Die Staatsanwaltschaft nahm am Samstag Ermittlungen auf und beschuldigte kurz danach die drei Lokalinhaber der fahrlässigen Tötung, nachdem festgestellt wurde, dass die Genehmigung für den Betrieb eine Obergrenze von 80 Besuchern vorsah und dass die Schalldämmung in aller Wahrscheinlichkeit unsachgemäß angebracht worden ist. Gleichzeitig wurden die Ämter durchsucht, die für die Ausstellung der Lizenz und die Überprüfung der Gastwirtschaft zuständig waren. Die Beamten vermuten, dass im Laufe der Zeit Schmiergelder geflossen sind, um die benötigten Papiere einfacher zu besorgen und die Prüfungen zu vermeiden. Freilich überrascht dies niemanden in Bukarest, wo es ein offenes Geheimnis ist, dass für jede Genehmigung eine gewisse Summe gezahlt werden muss. Der zuständige Bürgermeister des vierten Sektors musste seinen Hut nehmen.

Die Wut der Bukarester über das schlechte Management der Krisensituation sowie über die Straflosigkeit der Politiker kochte nun innerhalb weniger Tage hoch, als keiner der Vertreter von Kommunalbehörden oder Zentralregierung Verantwortung übernehmen wollte. Eine kleine, spontan entstandene Gruppe von Aktivisten rief zu dem Protest, der am Dienstag allein in Bukarest mindestens 25.000 Menschen auf die Straße brachte.

Lange politische Krise

Die Forderungen beschränkten sich jetzt nicht mehr auf die Ebene der Kommunalpolitik, sondern richteten sich gegen die gesamte politische Klasse, die als korrupt, inkompetent und verantwortungslos bezeichnet wurde. "Korruption tötet", stand es auf den improvisierten Transparenten, die viele Protestteilnehmer hochhielten. Tragische Ironie: Einer der Songs, die die Band "Goodbye to Gravity" auf dem fatalen Konzert gespielt hatte, handelte eben von Korruption in der Politik.

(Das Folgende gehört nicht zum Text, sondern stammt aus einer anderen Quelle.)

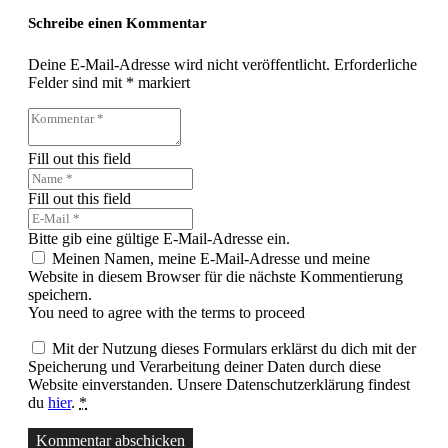
Schreibe einen Kommentar
Deine E-Mail-Adresse wird nicht veröffentlicht.
Erforderliche
Felder sind mit
*
markiert
Fill out this field
Fill out this field
Bitte gib eine gültige E-Mail-Adresse ein.
Meinen Namen, meine E-Mail-Adresse und meine
Website in diesem Browser für die nächste Kommentierung
speichern.
You need to agree with the terms to proceed
Mit der Nutzung dieses Formulars erklärst du dich mit der
Speicherung und Verarbeitung deiner Daten durch diese
Website einverstanden. Unsere Datenschutzerklärung findest
du
hier
.
*
Kommentar abschicken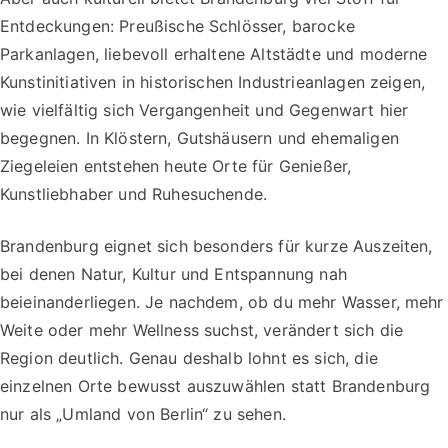
Entdeckungen: Preußische Schlösser, barocke
Parkanlagen, liebevoll erhaltene Altstädte und moderne
Kunstinitiativen in historischen Industrieanlagen zeigen,
wie vielfältig sich Vergangenheit und Gegenwart hier
begegnen. In Klöstern, Gutshäusern und ehemaligen
Ziegeleien entstehen heute Orte für Genießer,
Kunstliebhaber und Ruhesuchende.
Brandenburg eignet sich besonders für kurze Auszeiten,
bei denen Natur, Kultur und Entspannung nah
beieinanderliegen. Je nachdem, ob du mehr Wasser, mehr
Weite oder mehr Wellness suchst, verändert sich die
Region deutlich. Genau deshalb lohnt es sich, die
einzelnen Orte bewusst auszuwählen statt Brandenburg
nur als „Umland von Berlin“ zu sehen.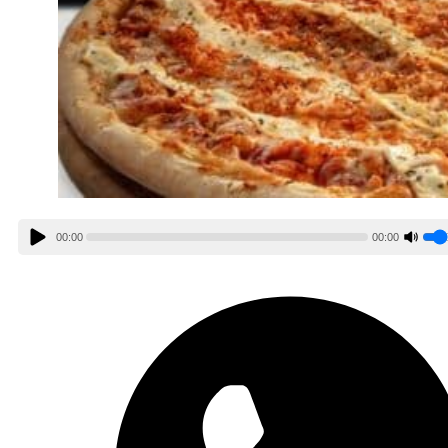
00:00
00:00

Staatspräsident Klaus Johannis muss jetzt laut Verfassung einen neuen Premier ernennen, der das Vertrauensvotum des Parlaments gewinnen muss. Die wirtschaftsliberale Opposition fordert bereits Neuwahlen vor dem Hintergrund der Diskreditierung vieler Sozialdemokraten durch die zahlreichen Inkompetenz- und Korruptionsskandale der vergangenen Monate und Jahre, die dazu geführt haben, dass die angeschlagene Regierung nach der Brandkatastrophe ihren letzten Tropfen an Glaubwürdigkeit verlor.

Andererseits gelten selbst die Wirtschaftsliberalen um Präsident Johannis in den Augen der meisten Rumänen als kaum vertrauenswürdiger. Zudem haben sie zwischen 2009 und 2012 drastische Sparmaßnahmen durchgesetzt, denen viele Bukarester die Schuld für die chronische Unterfinanzierung des Verwaltungsapparats, sowie des Gesundheitssystems, und damit für eine der Hauptursachen der Tragödie geben. Eine lange politische Krise gilt als wahrscheinlich. Die Protestinitiative hat für die nächsten Tage zu neuen Demos aufgerufen, "bis sich alles richtig ändert".